其々の人生に関わる桜木紫乃らしい連作長編。
最後はリンとその子たちで繋がっている。
何度も込み上げる感情で、最高に面白い。
Posted by ブクログ
連作短篇集。「十六夜」と「ワンダフル・ライフ」が好き。犬じゃない方のすばるは結局みつからないままだろうか?どうなったか気になる。短編を読み進めるごとに、美和の人物像がどんどん人間臭くなっている気がする。
余命が短いとわかった時側にいて欲しい誰かがいることだけでも幸せだと思う。生まれた子犬を託すことで託した相手に幸せでいることを約束させる行為はエゴなんだけど、愛を感じる。
Posted by ブクログ
桜木紫乃作品にしては暗い重い気持ちにならずに、読後はあったかい気持ちになった。
短編だけど登場人物がみんな繋がっているタイプで、そこは桜木紫乃さんらしいなぁと。
「おでん」の終わり方は、ああこれ店長の自信のなさ、自分が傷つきたくないから押せないってことでしょ?ってがっかりしたのに、最後に夫婦になっててウルッとした。

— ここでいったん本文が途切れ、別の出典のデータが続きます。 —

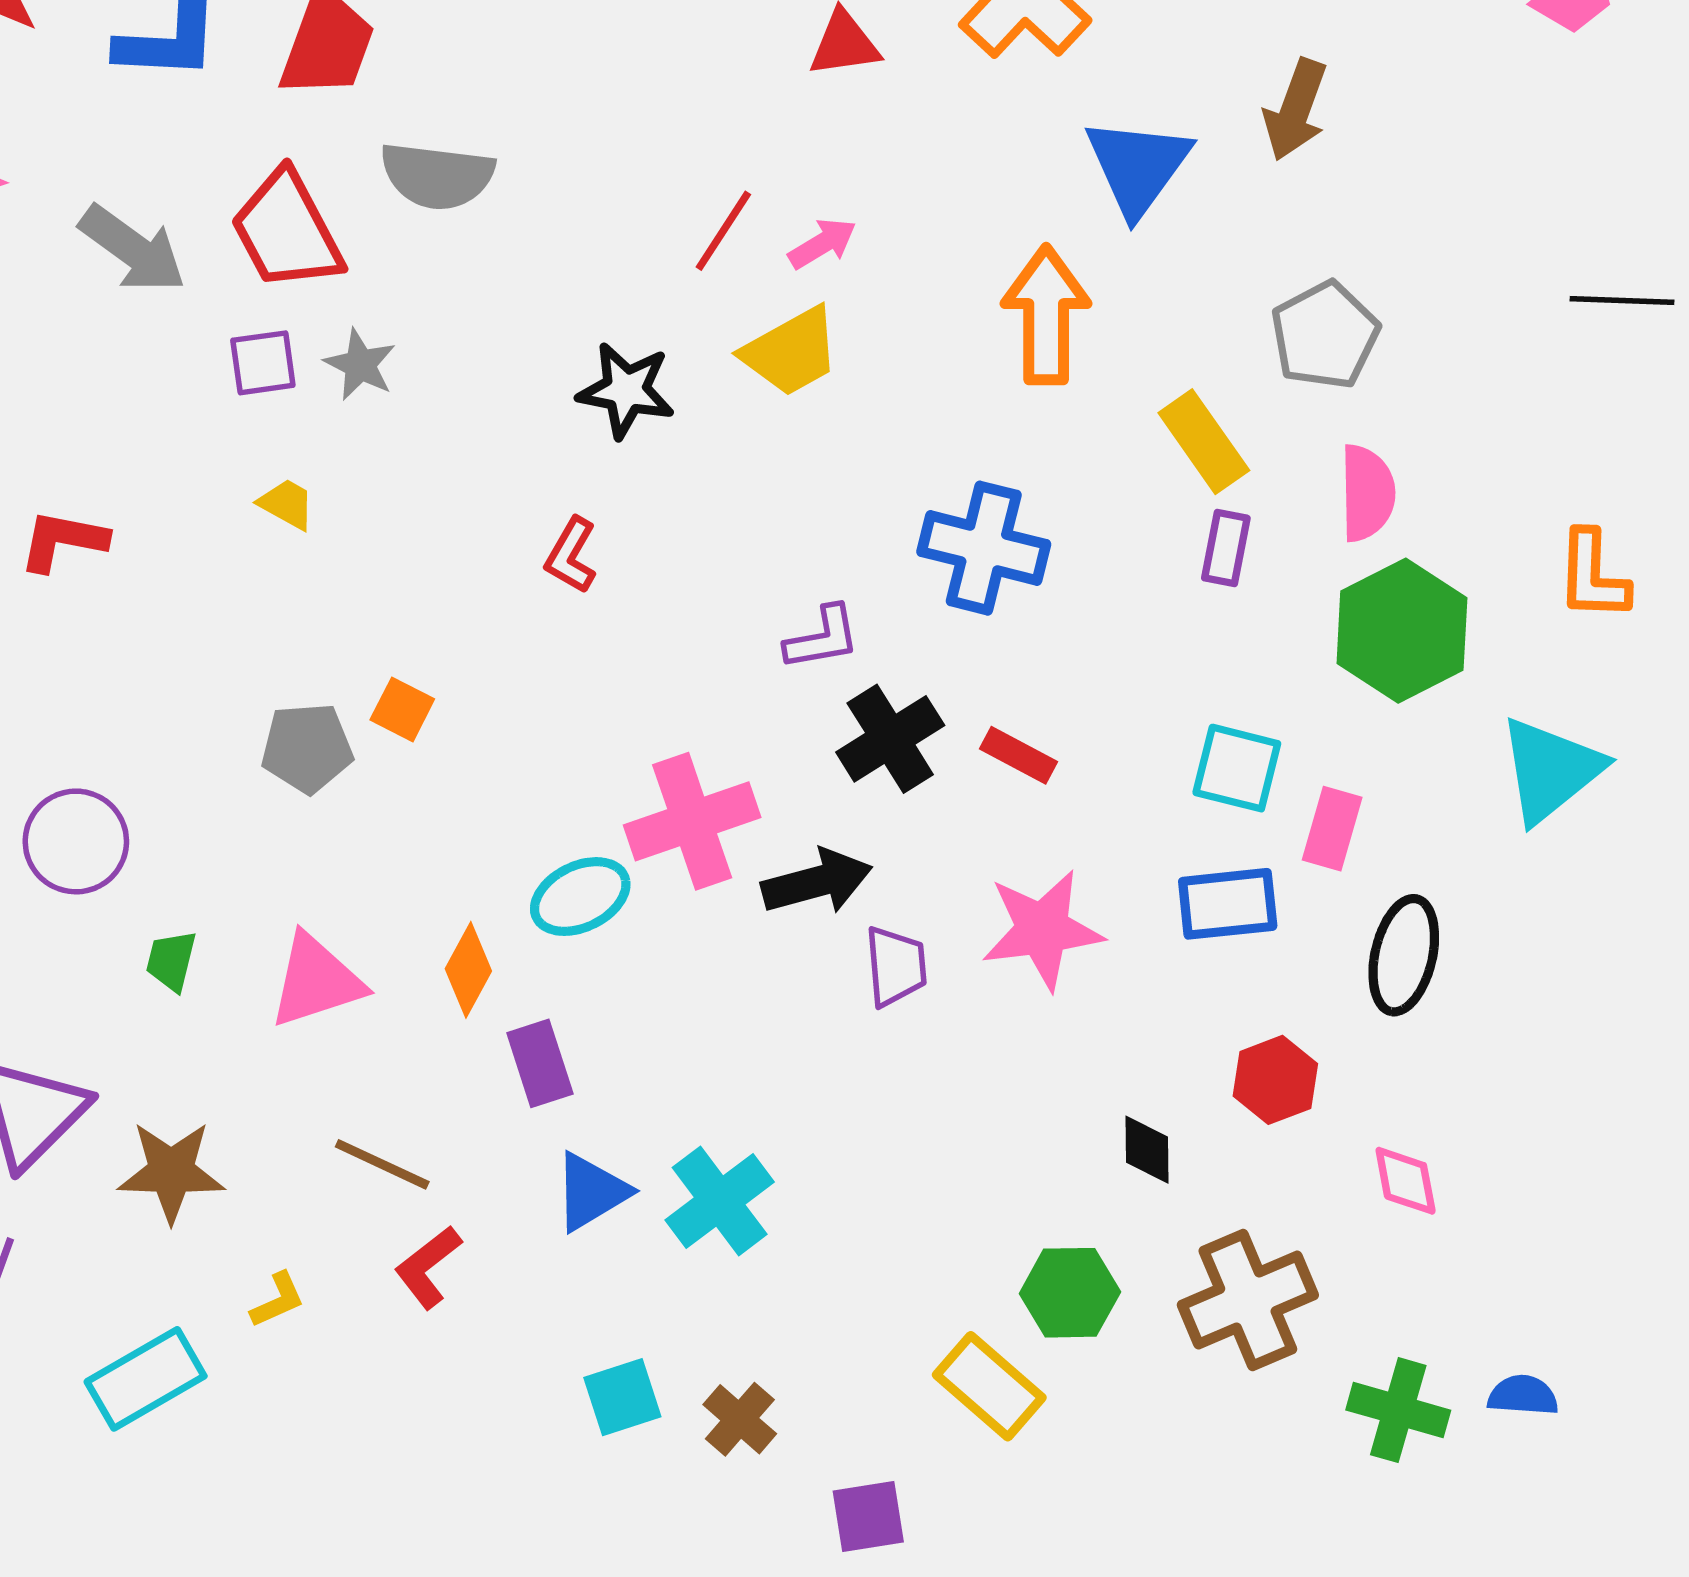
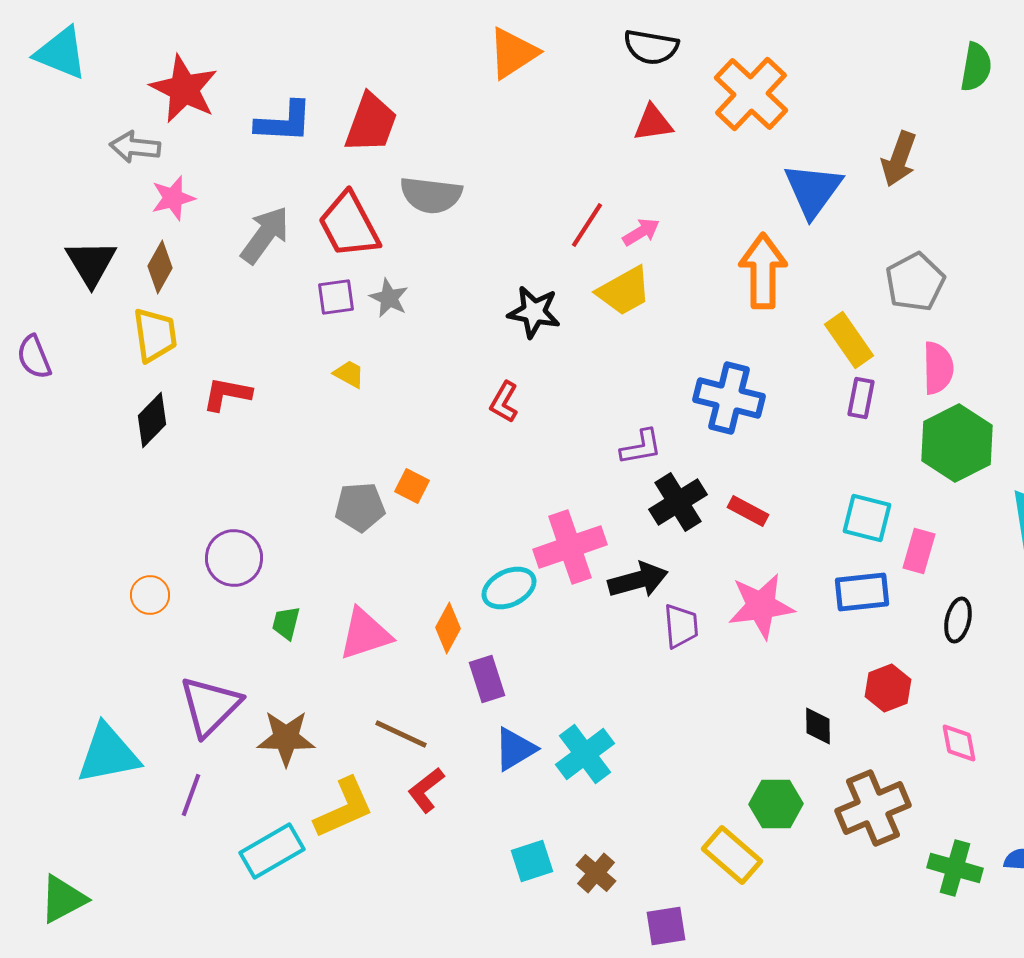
gray arrow: (133, 249) -> (265, 235), turned -90
black ellipse: (1404, 955) -> (958, 620), size x0.7
yellow L-shape: (278, 1300) -> (344, 808), size x2.0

赤沢さんに会う時になぜか結婚指輪をしちゃう寿美子の気持ちはわからなかったけど、それを会った途端に絆創膏で隠しちゃうとことか、赤沢さんががっかりしちゃうとこ、否定しないとこに胸が苦しくなった。こちらも最後幸せでよかった…。
登場人物の関係性を書き出して整理したいな。笑
Posted by ブクログ
・「子犬を飼いませんか。ラッキーカラーの赤じゃなく、白衣の白なんですけれど」 子犬、と語尾を上げたきり赤沢が黙り込んだ。寿美子はどこから説明しようかと考えあぐね、ひとまず「できれば一緒に」と付け足した。赤沢が大きく息を吸い込む気配。さぁ何から説明しよう。何と言ってこの男を手に入れよう。 里親の条件どおり、幸せになる。決めた。 いい夢は、これからだ──。
・柿崎美和医師
「鈴音はわたしよりもあんたよりも長生きする。わたしがさせる」
・柿崎美和医師
あなたに支えてほしいのは、彼女の気力です。志田さんが支えてくださらなければ、どんな治療も効果が出ない。
・解説
ここには、死ぬということ、生きるということ、愛するということ、友達とつながるということ、そのすべてがある。これ以上の余計な注釈は無用だろう。あとは黙って読まれたい。
最後はみんな仲良く集まって里親会BBQ。
病気も治ってくっつくもの同士はくっついて
死をテーマにしてた本だったけどわたし的には
ハッピーエンドでした。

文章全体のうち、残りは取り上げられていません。